4. A recombinant plasmid, characterized in that, The recombinant plasmid is an expression vector carrying the nucleic acid molecule described in claim 2.
5. The recombinant plasmid according to claim 4, characterized in that, The expression vector is the pQE80L plasmid.
6. A method for preparing the type A botulinum toxin precursor polypeptide according to claim 1, characterized in that, The process includes the following steps: cloning the DNA sequence encoding the type A botulinum toxin precursor polypeptide into an expression vector, transforming it into competent cells, culturing and inducing expression in the transformed competent cells, and then lysing the cells to extract the type A botulinum toxin precursor polypeptide.

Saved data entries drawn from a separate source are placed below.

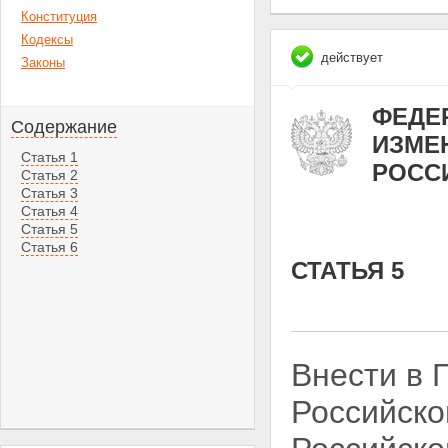
Конституция
Кодексы
действует
Законы
ФЕДЕР
Содержание
ИЗМЕ
Статья 1
РОСС
Статья 2
Статья 3
Статья 4
Статья 5
Статья 6
СТАТЬЯ 5
Внести в 
Российско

7. The preparation method according to claim 6, characterized in that, During the induction of expression, the culture medium used contains Zn at a concentration of 0.1-0.4 mmol / L. 2+ .
8. The preparation method according to claim 7, characterized in that, During the induction of expression, the culture medium used contained Zn at a concentration of 0.25 mmol / L. 2+ .
9. The application of the type A botulinum toxin precursor polypeptide according to claim 1 in the preparation of type A botulinum toxin, characterized in that, Includes the following steps: S1: The initial product of botulinum toxin type A precursor peptide was obtained by His tag affinity purification, and the botulinum toxin type A precursor peptide was obtained by ion exchange purification. S2: The type A botulinum toxin precursor polypeptide was digested with 3C protease, and the product was purified by a secondary affinity method to obtain the polypeptide without the His tag. S3: The polypeptide with the His tag removed is digested by the protease corresponding to the first protease recognition sequence, and the product is purified by molecular sieve to remove the protease, thus obtaining the active form of botulinum toxin type A.